Friday, July 22, 2005

My Bag of Eggs

This morning was perfect for early morning breakfast cooking. Lucky for me, I had 12 eggs sitting in a clear plastic egg carton in the fridge. I warmed up the pan and greased it with olive oil. I blindly picked up an egg and cracked it against the metal siding of the kitchen stove area and watched as clear yoke oozed from the edges. I broke the egg apart completely, but the yellow yoke broke in the pan. I took out another egg, did the same thing and the yellow yoke also broke. This never happens. I looked at my eggs one by one in the carton and they were all part way broken or oozing from the bottom. I found two eggs that weren't oozing and before cracking them into the pan, I dumped the half-cooking broken eggs from the pan into the toilet, while manuevering my body to avoid the smoking heat of the pan's outer-rim. Thinking nothing odd of the situation, I cracked the two unbroken eggs into the pan and cooked them.

I used a spatula to slide the cooked sunny-side-up eggs onto a porcelain dish and gathered my toasted french bread from the oven like a hunter and gatherer. The eggs looked awful. The white yoke was peeling and disfigured like craters from the moon. The yellow yokes were starting to break apart.
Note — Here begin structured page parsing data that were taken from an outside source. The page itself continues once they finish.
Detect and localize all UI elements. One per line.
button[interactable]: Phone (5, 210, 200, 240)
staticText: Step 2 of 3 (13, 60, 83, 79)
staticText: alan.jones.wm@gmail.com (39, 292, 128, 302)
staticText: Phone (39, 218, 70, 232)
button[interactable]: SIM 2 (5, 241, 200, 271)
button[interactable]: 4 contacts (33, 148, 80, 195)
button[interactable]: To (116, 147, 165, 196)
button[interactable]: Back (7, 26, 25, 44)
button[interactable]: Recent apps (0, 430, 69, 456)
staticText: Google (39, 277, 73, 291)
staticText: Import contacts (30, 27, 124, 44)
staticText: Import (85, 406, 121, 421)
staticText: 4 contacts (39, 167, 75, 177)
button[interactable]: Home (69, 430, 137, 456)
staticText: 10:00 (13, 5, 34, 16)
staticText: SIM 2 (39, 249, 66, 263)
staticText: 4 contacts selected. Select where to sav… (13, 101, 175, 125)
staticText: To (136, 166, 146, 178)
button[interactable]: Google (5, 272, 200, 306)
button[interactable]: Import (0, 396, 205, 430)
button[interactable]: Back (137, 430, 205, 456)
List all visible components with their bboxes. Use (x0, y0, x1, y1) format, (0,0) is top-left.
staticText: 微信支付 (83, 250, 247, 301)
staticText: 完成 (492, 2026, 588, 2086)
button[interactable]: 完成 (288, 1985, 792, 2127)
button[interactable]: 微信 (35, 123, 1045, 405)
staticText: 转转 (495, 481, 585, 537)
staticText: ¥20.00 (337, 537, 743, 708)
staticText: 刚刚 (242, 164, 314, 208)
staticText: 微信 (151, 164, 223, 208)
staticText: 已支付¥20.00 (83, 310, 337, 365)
The entire carton of eggs had expired July 13th, over a week ago.

Sadly, I took each egg and one-by-one tossed them into a bag on the ground and listened to them crack on the floor. I proceeded with the entire carton of shit-faced eggs and then tied the bag. I lifted it off the ground and smashed it back onto the floor about 12 times for fun. Serves those eggs right. Now I have them in a bag. I call it my Bag of Eggs.
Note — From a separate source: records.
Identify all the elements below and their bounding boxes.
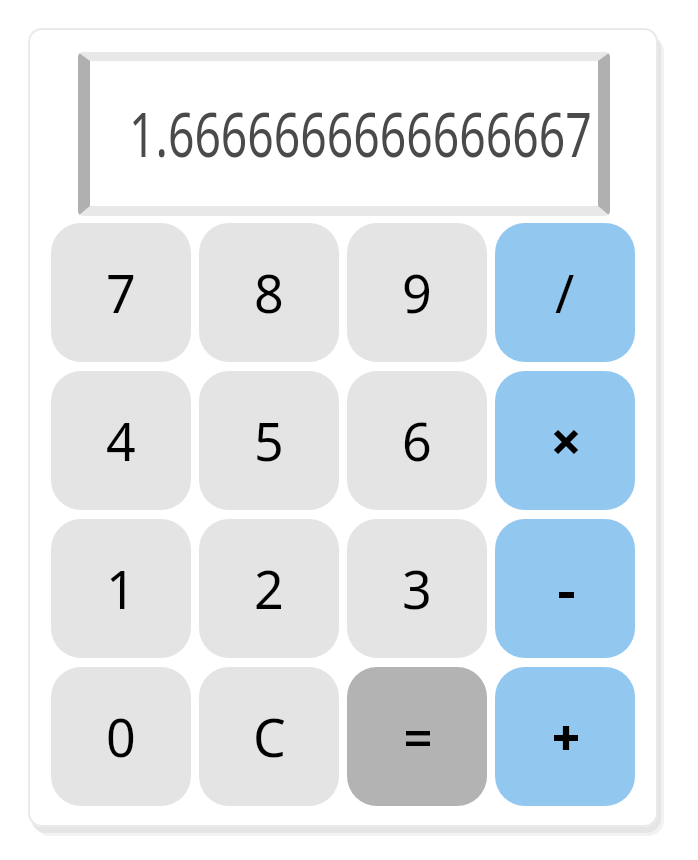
staticText: 8 [254,257,284,328]
staticText: 3 [402,553,432,624]
staticText: C [253,701,286,772]
staticText: 7 [106,257,136,328]
button[interactable]: 4 [51,371,191,510]
button[interactable] [495,371,635,510]
button[interactable]: 2 [199,519,339,658]
button[interactable]: 5 [199,371,339,510]
button[interactable] [495,519,635,658]
staticText: / [555,257,575,328]
staticText: 9 [402,257,432,328]
button[interactable]: C [199,667,339,806]
staticText: 0 [106,701,136,772]
button[interactable] [495,667,635,806]
button[interactable]: 7 [51,223,191,362]
staticText: 5 [254,405,284,476]
button[interactable]: 1 [51,519,191,658]
button[interactable]: 6 [347,371,487,510]
button[interactable]: 9 [347,223,487,362]
staticText: 6 [402,405,432,476]
staticText: 1 [106,553,136,624]
button[interactable]: / [495,223,635,362]
button[interactable]: 0 [51,667,191,806]
button[interactable] [347,667,487,806]
staticText: 4 [106,405,136,476]
button[interactable]: 8 [199,223,339,362]
staticText: 2 [254,553,284,624]
button[interactable]: 3 [347,519,487,658]
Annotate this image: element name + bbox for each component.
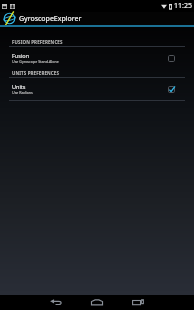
button[interactable]: Fusion — [0, 47, 194, 69]
button[interactable]: Back — [45, 295, 67, 310]
button[interactable]: Toggle preference — [166, 84, 177, 95]
button[interactable]: Home — [86, 295, 108, 310]
button[interactable]: Units — [0, 78, 194, 100]
staticText: Units — [12, 83, 26, 90]
staticText: FUSION PREFERENCES — [12, 39, 63, 45]
button[interactable]: Toggle preference — [166, 53, 177, 64]
staticText: GyroscopeExplorer — [19, 14, 82, 24]
staticText: Use Radians — [12, 90, 33, 95]
staticText: UNITS PREFERENCES — [12, 70, 60, 76]
button[interactable]: Recents — [127, 295, 149, 310]
staticText: Fusion — [12, 52, 30, 59]
staticText: 11:25 — [174, 1, 192, 11]
staticText: Use Gyroscope Stand-Alone — [12, 59, 59, 64]
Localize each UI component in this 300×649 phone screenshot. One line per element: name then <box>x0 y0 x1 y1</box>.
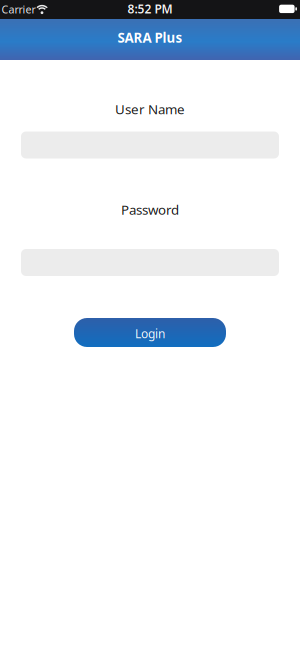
staticText: User Name <box>115 100 185 118</box>
staticText: Password <box>121 201 179 218</box>
staticText: Login <box>135 326 165 341</box>
staticText: Carrier <box>2 2 36 16</box>
button[interactable]: Login <box>74 318 226 347</box>
staticText: 8:52 PM <box>128 1 172 17</box>
staticText: SARA Plus <box>118 29 182 46</box>
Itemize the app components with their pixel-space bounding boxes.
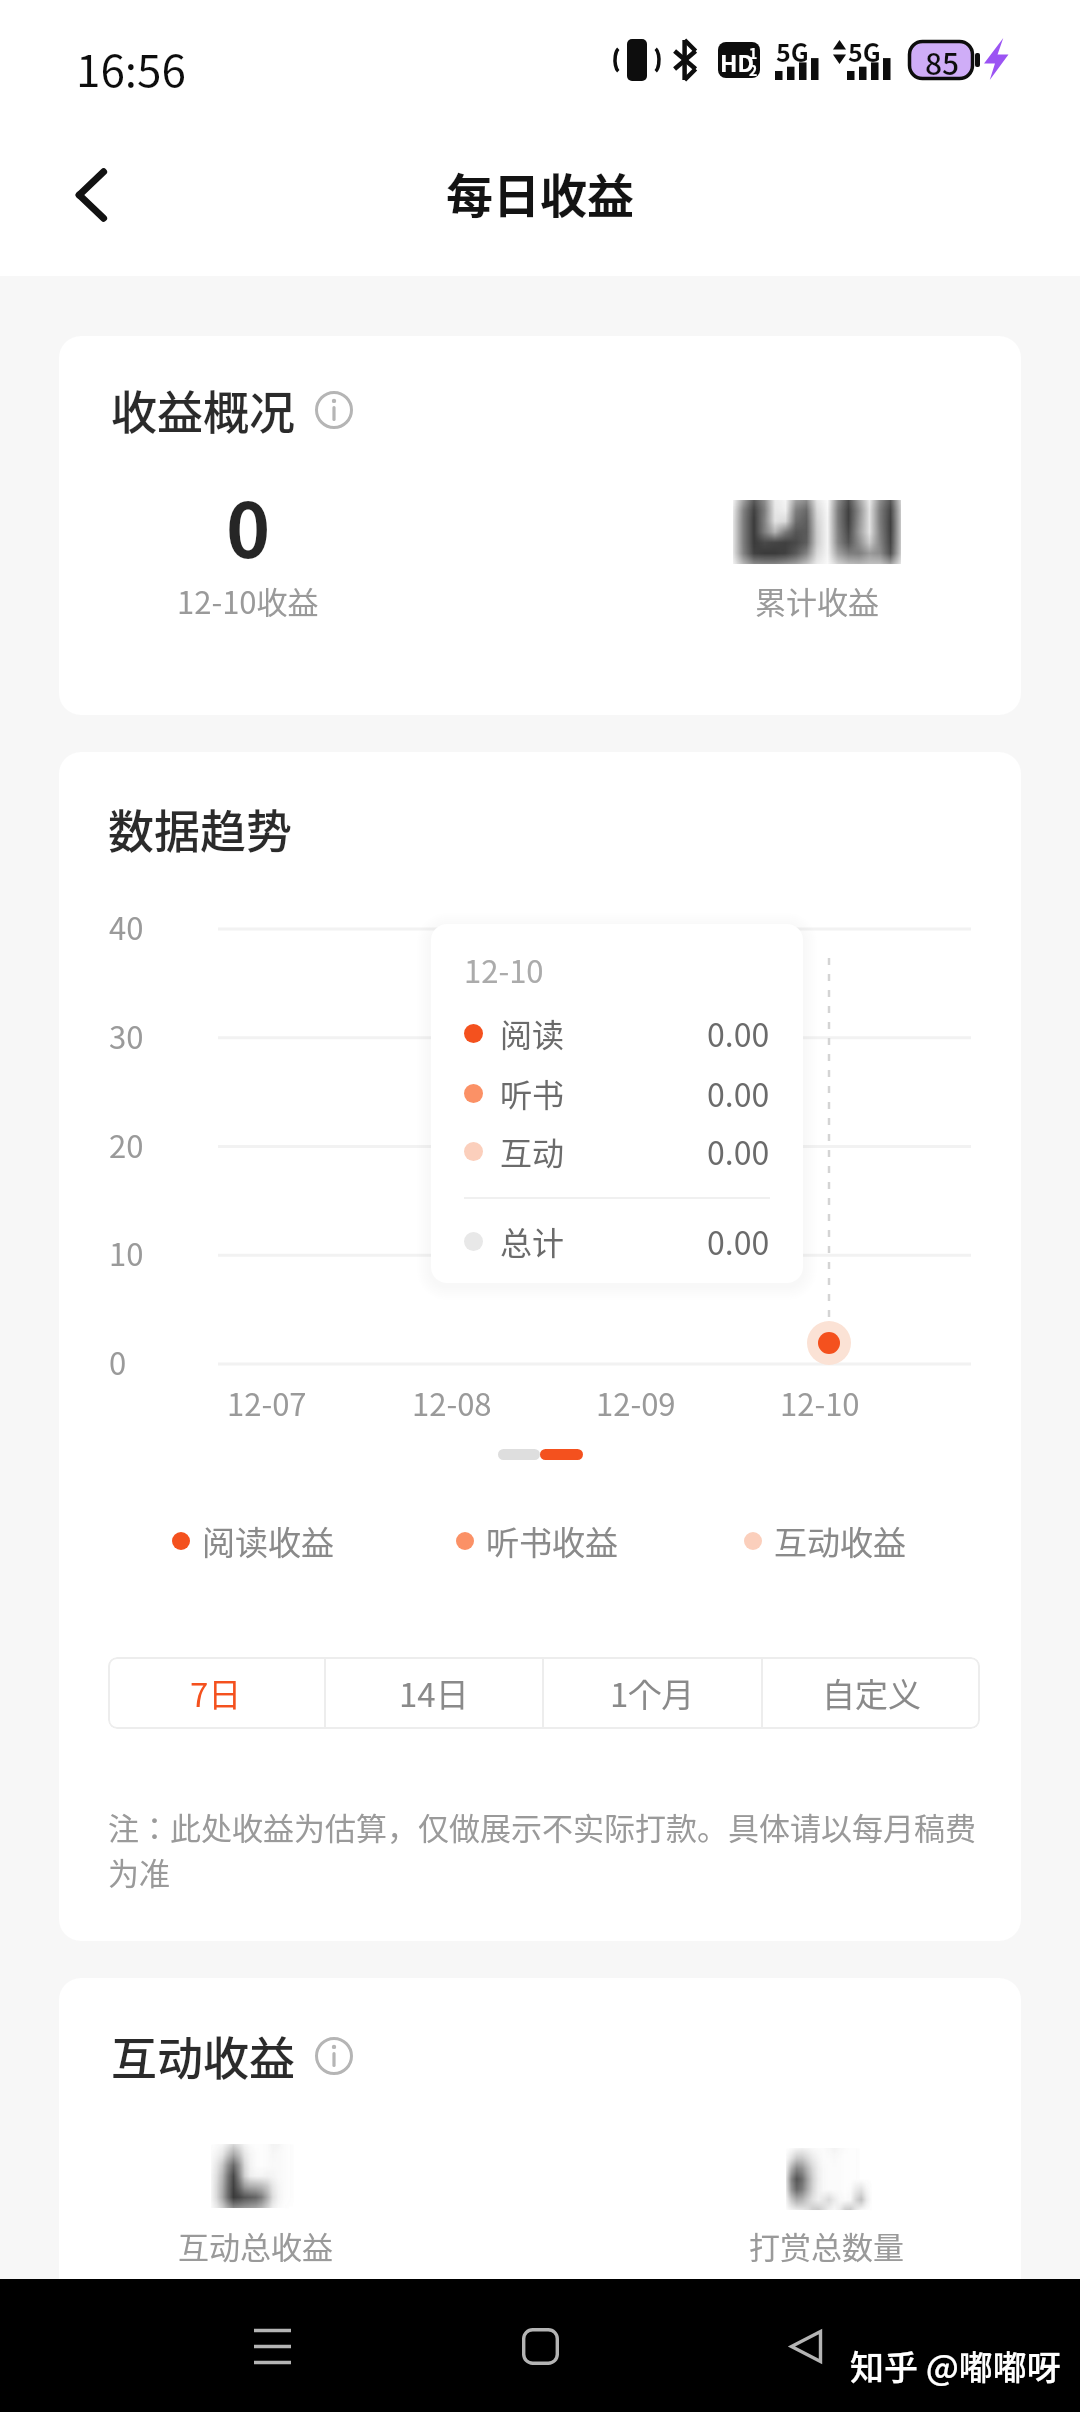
staticText: 0: [226, 471, 271, 571]
button[interactable]: Recents: [227, 2301, 317, 2391]
staticText: 0.00: [707, 1218, 770, 1264]
button[interactable]: Back: [761, 2301, 851, 2391]
staticText: 5G: [848, 33, 881, 69]
button[interactable]: 1个月: [544, 1657, 761, 1729]
staticText: 12-09: [596, 1380, 676, 1425]
staticText: 注：此处收益为估算，仅做展示不实际打款。具体请以每月稿费为准: [108, 1804, 988, 1894]
staticText: 20: [109, 1122, 144, 1167]
staticText: 1个月: [610, 1669, 695, 1717]
staticText: 听书收益: [486, 1517, 618, 1565]
staticText: 累计收益: [755, 578, 879, 623]
staticText: 12-07: [227, 1380, 307, 1425]
staticText: 12-10: [464, 947, 544, 992]
staticText: 12-10收益: [177, 578, 319, 623]
staticText: 每日收益: [446, 158, 634, 226]
staticText: HD: [720, 45, 754, 78]
staticText: 5G: [776, 33, 809, 69]
staticText: 7日: [190, 1669, 242, 1717]
staticText: 知乎 @嘟嘟呀: [850, 2341, 1061, 2390]
staticText: 85: [925, 40, 960, 80]
staticText: 0: [109, 1339, 127, 1384]
staticText: 0.00: [707, 1070, 770, 1116]
staticText: 数据趋势: [108, 795, 292, 862]
button[interactable]: Back: [42, 145, 142, 245]
staticText: 12-10: [780, 1380, 860, 1425]
staticText: 互动收益: [774, 1517, 906, 1565]
staticText: 16:56: [76, 36, 186, 100]
staticText: 总计: [500, 1218, 565, 1264]
staticText: 收益概况: [111, 376, 295, 443]
staticText: 互动总收益: [178, 2223, 333, 2268]
staticText: 阅读: [500, 1010, 565, 1056]
staticText: 0.00: [707, 1128, 770, 1174]
staticText: 自定义: [822, 1669, 921, 1717]
button[interactable]: 14日: [326, 1657, 542, 1729]
staticText: 2: [749, 60, 758, 78]
staticText: 14日: [399, 1669, 469, 1717]
staticText: 互动: [500, 1128, 565, 1174]
staticText: 听书: [500, 1070, 565, 1116]
staticText: 40: [109, 904, 144, 949]
staticText: 10: [109, 1230, 144, 1275]
staticText: 30: [109, 1013, 144, 1058]
staticText: 打赏总数量: [749, 2223, 904, 2268]
staticText: 互动收益: [111, 2022, 295, 2089]
button[interactable]: 自定义: [763, 1657, 980, 1729]
staticText: 阅读收益: [202, 1517, 334, 1565]
staticText: 0.00: [707, 1010, 770, 1056]
staticText: 1: [749, 43, 758, 63]
button[interactable]: Home: [495, 2301, 585, 2391]
staticText: 12-08: [412, 1380, 492, 1425]
button[interactable]: 7日: [108, 1657, 324, 1729]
I ate Genoa Salami with my french bread instead and drank a yogurt smoothie. Damn you eggs. I walked to work and dragged my bag of eggs with me. I carried the bag of eggs about 7 blocks before I touched the bottom of the bag. They were leaking! I angrily smashed the bag of eggs into a trash can like a medieval catapult. All this time, I just wanted to ask the person I would be standing next to in the elevator on my way to work, "Do you want to see my bag of eggs?"

BAG OF EGGS BITCH!

ISTOCKPRO GURU SHOTS:
ACCOMPANIED 2-cents: Make lasting eggs you bunnies


Friday, July 15, 2005

Why do people do this?

I'm manning the computer lab right now and it seems to me that everyone who walks in at separated time intervals, walks straight across to the same computer to use. And this is the same computer with an annoying red line down the screen. I've seen so many people use this computer, what is it? What makes them naturally walk to the demented computer and use it? It's probably the easiest one to get to?
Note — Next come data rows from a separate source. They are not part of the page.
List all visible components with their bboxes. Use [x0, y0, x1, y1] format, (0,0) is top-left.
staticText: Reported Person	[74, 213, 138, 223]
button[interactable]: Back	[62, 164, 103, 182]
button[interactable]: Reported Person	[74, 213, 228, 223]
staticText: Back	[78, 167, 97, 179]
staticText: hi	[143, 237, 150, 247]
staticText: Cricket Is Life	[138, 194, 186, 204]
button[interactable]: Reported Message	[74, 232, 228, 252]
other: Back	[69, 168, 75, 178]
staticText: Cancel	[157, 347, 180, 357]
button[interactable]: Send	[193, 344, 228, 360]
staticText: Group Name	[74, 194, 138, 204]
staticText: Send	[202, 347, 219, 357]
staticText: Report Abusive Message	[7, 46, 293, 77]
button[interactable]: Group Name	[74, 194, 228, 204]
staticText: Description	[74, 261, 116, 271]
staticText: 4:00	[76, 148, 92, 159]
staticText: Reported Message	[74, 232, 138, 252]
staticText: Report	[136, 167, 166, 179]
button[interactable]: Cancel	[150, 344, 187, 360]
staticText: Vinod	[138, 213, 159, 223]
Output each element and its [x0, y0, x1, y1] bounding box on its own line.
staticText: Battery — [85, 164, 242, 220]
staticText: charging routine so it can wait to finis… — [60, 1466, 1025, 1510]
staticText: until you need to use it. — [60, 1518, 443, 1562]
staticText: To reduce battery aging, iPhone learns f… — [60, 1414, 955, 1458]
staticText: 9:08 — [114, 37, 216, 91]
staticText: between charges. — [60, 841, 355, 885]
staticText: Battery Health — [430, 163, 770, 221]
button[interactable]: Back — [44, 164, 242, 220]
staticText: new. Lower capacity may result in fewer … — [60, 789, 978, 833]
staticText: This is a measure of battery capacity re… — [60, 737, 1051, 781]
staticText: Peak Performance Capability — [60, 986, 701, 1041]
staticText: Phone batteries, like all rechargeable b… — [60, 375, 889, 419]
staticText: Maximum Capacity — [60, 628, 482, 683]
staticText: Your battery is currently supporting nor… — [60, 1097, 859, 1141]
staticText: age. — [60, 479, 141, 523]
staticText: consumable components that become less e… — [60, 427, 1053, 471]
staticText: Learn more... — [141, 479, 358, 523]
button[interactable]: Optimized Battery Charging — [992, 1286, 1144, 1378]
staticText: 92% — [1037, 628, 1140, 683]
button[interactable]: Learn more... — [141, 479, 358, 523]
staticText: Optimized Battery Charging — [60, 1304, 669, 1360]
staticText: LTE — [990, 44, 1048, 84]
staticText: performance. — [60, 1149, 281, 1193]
So I've been using the toilet for more than it was meant to be used. I have been getting downwards of 5 hours to sleep each night and need to wake up earlier to get to work. For the past 3 work days I have taken time-outs in the bathroom to use it for normal needs, but I also use to take a nap on. I'll just nap there for 10 minutes and come back to work refreshed. It's nice, but sleep is nicer.

And now, for some green:



Saturday, July 09, 2005

Strangers and Me

So while I was at the gym, I came up with an idea. I always run into people that I've seen before and I think they've see me before...but we always pass each other like strangers. Well we are strangers, but slightly acquainted strangers. I want to go up to each person I see on the street that I've spotted somewhere before and ask them, "Do you remember me?"